В этот момент я подумала, отчего это всякий раз так бывает, что, как только я совершаю что-нибудь такое, меня тут же застукивают на месте преступления. Вот невезуха! Я просто обречена казаться хуже, чем я есть.

Медсестра наконец обрела дар речи и процедила сквозь зубы:

– Даю пять минут, чтобы убраться отсюда!

Потом она развернулась и, по-военному чеканя шаг, вышла из палаты.

Меня выставили из больницы в одиннадцать вечера. Оказавшись на улице, я тут же получила лунный удар. Луна светила как голубая свеча в серебряном подсвечнике. Никогда больше я не видела такой летней ночи бархатной голубизны, когда повсюду благоухания, лунные блики и тени. И в воздухе та приятная истома, которая бывает только после раскаленного июльского дня.
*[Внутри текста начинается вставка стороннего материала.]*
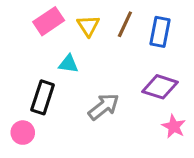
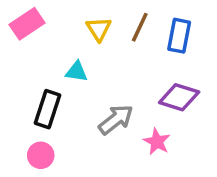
pink rectangle: (49, 21) -> (27, 24), moved
pink star: (174, 126) -> (157, 142), moved
pink circle: (23, 133) -> (41, 155), moved

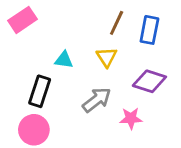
yellow triangle: (99, 29) -> (107, 57), moved
pink star: (157, 142) -> (131, 118), turned -30
pink circle: (41, 155) -> (34, 130), size x1.4

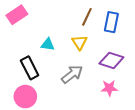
black rectangle: (40, 91) -> (30, 68), turned -45
pink star: (131, 118) -> (109, 88), moved

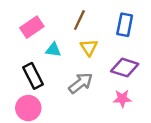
pink rectangle: (17, 15) -> (32, 27), moved
brown line: (87, 17) -> (79, 20), moved

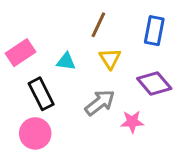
pink rectangle: (32, 27) -> (21, 53), moved
purple diamond: (125, 68) -> (154, 84), turned 32
pink star: (122, 99) -> (132, 122), moved

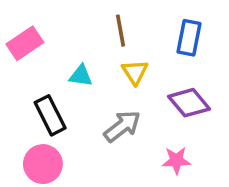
brown line: (98, 25) -> (120, 31), turned -35
pink rectangle: (21, 53) -> (25, 43), moved
pink star: (132, 122) -> (176, 160), moved

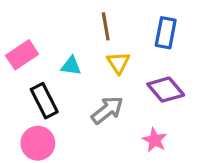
pink rectangle: (25, 43) -> (22, 55), moved
pink star: (176, 160) -> (155, 140), turned 30

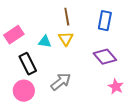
yellow triangle: (118, 63) -> (66, 39), moved
gray arrow: (107, 110) -> (61, 82), moved
pink star: (155, 140) -> (116, 87), moved

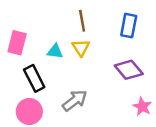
pink rectangle: (14, 35) -> (17, 43), turned -42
Я долго сидела в своей машине, не включая зажигание. Сидела в темноте, один на один со своей любовью. Немудрено, что люди верят в любовь только после захода солнца. Днем все иначе.

Во мне цвело и бродило чувство, как бродит раздавленный виноград в бочках. Но иллюзий не было. Я всегда была реалисткой в любви. Я искала в Мишке силу сопротивления и нашла ее. Увидев меня один раз влюбленной, он раз и навсегда рассчитался со мной. Уж я-то знаю! Только попробуй полюбить человека, и он тебя убивает.

Я не ошиблась. Больше ничего не было. А через два месяца я узнала, что Мишка уже на ногах и уехал в Чечню.